Por Jorge RAMOS
Llegan solos. Sobre todo de Honduras, Guatemala y El Salvador. No han cumplido, ni siquiera, los 18 años de edad. Vienen a Estados Unidos para reunirse con sus papás, con sus hermanos, con el tío, con ese familiar lejano que apenas conocieron.
Llegan muertos de cansancio luego de cruzar el México bravo. Si son niñas, el riesgo es mucho mayor. Son semanas, y a veces meses, de coyotes, maltratos, hambre, frío, durmiendo en el piso y soñando con una vida mejor.
Pero cuando esos niños llegan a Estados Unidos los meten en rejas o en cuartos que se sienten como hieleras. O en tiendas de campaña en medio del desierto. A veces les dan órdenes en un idioma que no es el suyo. Y su idea de un país amable -que los iba a recibir con los brazos abiertos y que los protegería de la violencia y el hambre que sufrían en casa- se empieza a desinflar.
Muchos de estos niños solos están llegando a la frontera sur de Estados Unidos. Se entregan en los puertos de entrada o cruzan ilegalmente y se quedan parados, sin resistirse, cuando los ven los agentes de la patrulla fronteriza. Casi todos llevan un número de teléfono apuntado en la palma de la mano, en un pie, en la suela del zapato, en el calzoncillo o amartillado en el cerebro a punta de tanto repetirlo.
En septiembre pasado había 12,800 de estos niños solos en custodia del gobierno de Estados Unidos, según investigó The New York Times. Es una cifra récord. Muchos más de los 2,400 que cuidaban en mayo del 2017. Estos niños suelen estar un par de meses en albergues del Departamento de Salud y Servicios Humanos hasta que se los entregan a sus familiares o a un adulto responsable de su cuidado. Pero como el servicio de inmigración (ICE) ha usado a estos niños como señuelos para arrestar a padres indocumentados, entonces a veces no los van a recoger o se tardan mucho.
Son tantos niños solos que ya no caben en los albergues contratados a empresas privadas por el gobierno federal. Y por eso ahora los están enviando a un gigantesco campo lleno de carpas en la desértica población de Tornillo, Texas. Ahí cabrían hasta 3,800 niños. Pero sin escuelas, centros recreativos o asistencia legal. A muchos de estos niños, reporta The New York Times, los trasladan a estas carpas de noche y sin previo aviso para que no se traten de escapar de sus albergues temporales.

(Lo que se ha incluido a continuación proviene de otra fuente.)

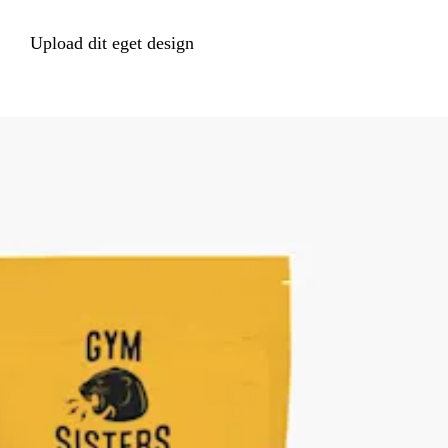
Upload dit eget design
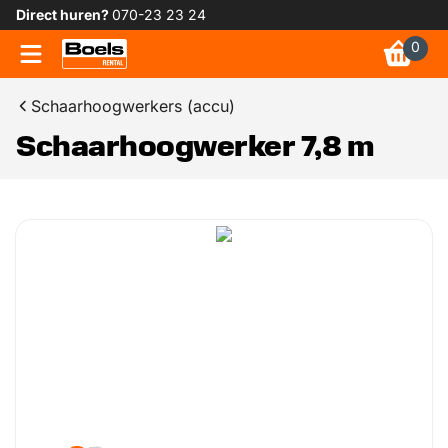
Direct huren?
070-23 23 24
0
Schaarhoogwerkers (accu)
Schaarhoogwerker 7,8 m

Las carpas color beige en Texas me recuerdan el “tent city” donde el odiado sheriff Joe Arpaio enviaba a sus prisioneros en el condado de Maricopa, en Arizona. Las temperaturas en esa parte de Texas pueden fluctuar desde un calor asfixiante durante el día hasta un frío que te hace temblar de noche. Sí, las carpas tienen aire acondicionado pero no son campamentos de verano, como algunos funcionarios del gobierno quisieran hacernos creer.
El gobierno le llama a estos niños “menores no acompañados”, como si fuera una aerolínea. Este eufemismo esconde una política cruel y violatoria de los derechos humanos. No se trata de simples inmigrantes. Son, en realidad, niños refugiados con derechos especiales por estar huyendo de zonas de conflicto.
Pero así es como el gobierno de Donald Trump trata a los niños centroamericanos. Los pone en carpas, solos, en el desierto. O los separa de sus padres cuando entran a Estados Unidos, como ocurrió recientemente con más de 2,500 niños. La llamada política de “cero tolerancia” llevó a detener a niños y bebes que no podían comunicarse con sus padres. Y 136, todavía, no han sido reunificados con ellos.
La doble moral es insoportable. ¿Qué ocurriría si, de pronto, niños estadounidenses fueran separados de sus padres al entrar a México, Honduras, Guatemala o El Salvador? ¿Se imaginan cómo reaccionaría Estados Unidos si alguno de sus países vecinos pusiera solos y en carpas a miles de niños estadounidenses durante 50 o 60 días?
Hace poco, cerca de McAllen, Texas, me le acerqué a un niño hondureño de apenas cinco años que había sido detenido junto a su madre por la patrulla fronteriza. Estaba cansado y asustado. Ingenuamente le pregunté qué le habían dicho sus papás, antes de salir de su casa, sobre Estados Unidos. “Que era muy bonito”, me dijo, con una media sonrisa.
Ese niño, todavía, no sabía lo que le esperaba.